WHAT YOU SHOULD DO:
Set down exactly the lines below between the line holding "vyloží rovnou před divadlem a po představení" and the line holding "Fai cuocere per", inclusive; no other line belongs in the answer.
Start of GIVEN ENTRIES
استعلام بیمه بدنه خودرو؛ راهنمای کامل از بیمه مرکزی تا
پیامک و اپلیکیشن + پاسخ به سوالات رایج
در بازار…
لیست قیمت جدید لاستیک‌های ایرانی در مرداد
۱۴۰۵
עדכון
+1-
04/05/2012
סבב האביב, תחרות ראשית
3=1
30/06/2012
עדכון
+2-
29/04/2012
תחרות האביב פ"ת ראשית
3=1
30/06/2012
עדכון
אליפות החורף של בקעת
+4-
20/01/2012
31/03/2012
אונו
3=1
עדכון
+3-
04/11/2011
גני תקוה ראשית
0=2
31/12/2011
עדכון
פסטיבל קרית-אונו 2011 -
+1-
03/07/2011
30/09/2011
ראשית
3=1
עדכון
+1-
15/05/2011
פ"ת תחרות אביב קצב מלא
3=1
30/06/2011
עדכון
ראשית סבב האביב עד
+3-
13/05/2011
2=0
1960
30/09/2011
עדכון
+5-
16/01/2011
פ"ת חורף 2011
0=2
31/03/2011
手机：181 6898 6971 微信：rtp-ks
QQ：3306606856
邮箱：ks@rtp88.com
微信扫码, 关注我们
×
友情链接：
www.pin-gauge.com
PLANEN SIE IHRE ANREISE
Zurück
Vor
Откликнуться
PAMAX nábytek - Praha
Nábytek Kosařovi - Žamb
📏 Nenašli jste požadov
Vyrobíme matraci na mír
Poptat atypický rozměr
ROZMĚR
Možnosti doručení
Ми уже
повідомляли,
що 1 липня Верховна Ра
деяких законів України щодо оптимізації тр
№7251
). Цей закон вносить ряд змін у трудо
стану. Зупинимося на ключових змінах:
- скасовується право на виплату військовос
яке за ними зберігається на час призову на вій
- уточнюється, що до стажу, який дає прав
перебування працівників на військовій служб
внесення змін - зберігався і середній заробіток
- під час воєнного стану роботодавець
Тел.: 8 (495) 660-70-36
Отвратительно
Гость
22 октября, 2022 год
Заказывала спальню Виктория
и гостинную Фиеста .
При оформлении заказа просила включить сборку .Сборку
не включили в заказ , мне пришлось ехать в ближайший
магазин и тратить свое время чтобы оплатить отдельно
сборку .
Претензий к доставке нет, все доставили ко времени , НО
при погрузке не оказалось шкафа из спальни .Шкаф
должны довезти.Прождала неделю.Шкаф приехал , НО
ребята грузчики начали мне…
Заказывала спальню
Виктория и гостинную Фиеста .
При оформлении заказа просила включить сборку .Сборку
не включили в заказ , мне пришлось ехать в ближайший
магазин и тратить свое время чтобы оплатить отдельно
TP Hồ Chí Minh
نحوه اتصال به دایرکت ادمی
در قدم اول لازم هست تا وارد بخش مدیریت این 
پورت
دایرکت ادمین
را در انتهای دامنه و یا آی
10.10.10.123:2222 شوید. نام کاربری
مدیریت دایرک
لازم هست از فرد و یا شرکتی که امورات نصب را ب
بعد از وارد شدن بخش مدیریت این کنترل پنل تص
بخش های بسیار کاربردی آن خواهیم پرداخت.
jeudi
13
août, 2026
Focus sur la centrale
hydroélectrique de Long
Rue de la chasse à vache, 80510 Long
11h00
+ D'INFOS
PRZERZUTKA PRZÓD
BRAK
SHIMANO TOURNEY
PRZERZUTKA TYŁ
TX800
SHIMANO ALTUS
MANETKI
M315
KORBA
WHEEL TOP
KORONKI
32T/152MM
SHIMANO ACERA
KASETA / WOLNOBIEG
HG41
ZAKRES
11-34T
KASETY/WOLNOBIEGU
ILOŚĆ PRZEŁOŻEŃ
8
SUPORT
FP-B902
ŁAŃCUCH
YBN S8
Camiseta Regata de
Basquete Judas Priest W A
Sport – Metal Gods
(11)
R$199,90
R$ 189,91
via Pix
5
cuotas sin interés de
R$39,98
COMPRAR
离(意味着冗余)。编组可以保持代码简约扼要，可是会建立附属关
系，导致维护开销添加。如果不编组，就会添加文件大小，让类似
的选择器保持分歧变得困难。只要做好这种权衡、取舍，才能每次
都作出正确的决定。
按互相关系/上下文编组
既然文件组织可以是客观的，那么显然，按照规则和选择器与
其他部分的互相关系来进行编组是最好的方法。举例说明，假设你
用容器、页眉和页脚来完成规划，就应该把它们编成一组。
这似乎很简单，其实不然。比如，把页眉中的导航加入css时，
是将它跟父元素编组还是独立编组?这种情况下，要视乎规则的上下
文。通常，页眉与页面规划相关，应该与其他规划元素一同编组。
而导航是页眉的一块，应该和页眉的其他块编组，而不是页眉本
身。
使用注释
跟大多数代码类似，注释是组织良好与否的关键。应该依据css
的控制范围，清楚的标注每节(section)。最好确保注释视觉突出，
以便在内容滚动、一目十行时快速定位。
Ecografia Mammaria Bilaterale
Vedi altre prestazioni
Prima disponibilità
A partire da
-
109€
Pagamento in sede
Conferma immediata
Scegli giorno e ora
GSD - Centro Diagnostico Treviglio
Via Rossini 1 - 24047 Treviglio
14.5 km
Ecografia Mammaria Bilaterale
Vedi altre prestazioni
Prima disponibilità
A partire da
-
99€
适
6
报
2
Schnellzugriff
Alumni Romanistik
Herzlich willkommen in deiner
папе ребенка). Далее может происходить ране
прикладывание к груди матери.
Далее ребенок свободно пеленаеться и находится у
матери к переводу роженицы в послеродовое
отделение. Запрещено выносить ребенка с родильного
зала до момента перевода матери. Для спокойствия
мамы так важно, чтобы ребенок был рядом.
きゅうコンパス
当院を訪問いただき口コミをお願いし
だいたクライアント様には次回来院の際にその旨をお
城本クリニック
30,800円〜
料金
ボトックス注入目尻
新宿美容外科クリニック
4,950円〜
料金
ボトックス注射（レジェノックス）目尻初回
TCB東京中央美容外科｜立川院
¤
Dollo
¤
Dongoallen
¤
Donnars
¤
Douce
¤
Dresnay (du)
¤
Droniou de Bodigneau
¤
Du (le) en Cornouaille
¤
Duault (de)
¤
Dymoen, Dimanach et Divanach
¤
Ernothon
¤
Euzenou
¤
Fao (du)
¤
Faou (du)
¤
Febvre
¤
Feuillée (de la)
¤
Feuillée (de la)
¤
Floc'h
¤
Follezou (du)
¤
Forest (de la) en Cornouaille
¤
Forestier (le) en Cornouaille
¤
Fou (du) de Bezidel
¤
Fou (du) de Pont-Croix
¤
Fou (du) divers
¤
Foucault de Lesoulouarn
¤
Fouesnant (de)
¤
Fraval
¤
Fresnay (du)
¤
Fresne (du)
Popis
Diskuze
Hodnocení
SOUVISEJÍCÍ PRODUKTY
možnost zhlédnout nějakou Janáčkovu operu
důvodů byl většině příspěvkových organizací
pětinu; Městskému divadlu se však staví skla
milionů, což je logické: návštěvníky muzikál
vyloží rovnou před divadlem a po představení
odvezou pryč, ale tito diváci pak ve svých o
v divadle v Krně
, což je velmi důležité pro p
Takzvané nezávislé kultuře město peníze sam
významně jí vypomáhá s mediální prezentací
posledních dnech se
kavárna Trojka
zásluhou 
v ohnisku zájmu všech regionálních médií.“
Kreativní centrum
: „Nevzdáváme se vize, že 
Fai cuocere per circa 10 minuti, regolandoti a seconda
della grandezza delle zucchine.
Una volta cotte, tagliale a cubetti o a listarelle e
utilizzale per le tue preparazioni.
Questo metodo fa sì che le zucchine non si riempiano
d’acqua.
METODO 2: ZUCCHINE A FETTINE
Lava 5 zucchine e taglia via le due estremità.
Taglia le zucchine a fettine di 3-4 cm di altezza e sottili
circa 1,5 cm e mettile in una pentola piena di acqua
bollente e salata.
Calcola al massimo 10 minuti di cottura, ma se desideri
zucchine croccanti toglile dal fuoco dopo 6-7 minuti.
End of GIVEN ENTRIES
RESULT FOR THIS EXERCISE:
vyloží rovnou před divadlem a po představení
odvezou pryč, ale tito diváci pak ve svých o
v divadle v Krně
, což je velmi důležité pro p
Takzvané nezávislé kultuře město peníze sam
významně jí vypomáhá s mediální prezentací
posledních dnech se
kavárna Trojka
zásluhou 
v ohnisku zájmu všech regionálních médií.“
Kreativní centrum
: „Nevzdáváme se vize, že 
Fai cuocere per circa 10 minuti, regolandoti a seconda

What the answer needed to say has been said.